# Goal of the exercise
The answer should be every line below, repeated exactly, with the images left out.

[[ Provided records, beginning ]]

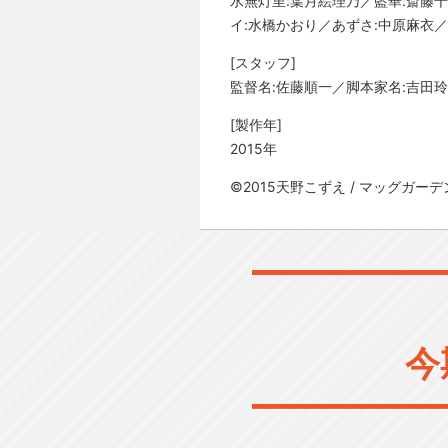
水無灯里:葉月絵理乃／藍華:斎藤
イ:水橋かおり／あずさ:中原麻衣
[スタッフ]
監督名:佐藤順一／脚本家名:吉田
[製作年]
2015年
©2015天野こずえ / マッグガーデ
今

[[ Provided records, end ]]

# Expected answer
水無灯里:葉月絵理乃／藍華:斎藤
イ:水橋かおり／あずさ:中原麻衣
[スタッフ]
監督名:佐藤順一／脚本家名:吉田
[製作年]
2015年
©2015天野こずえ / マッグガーデ
今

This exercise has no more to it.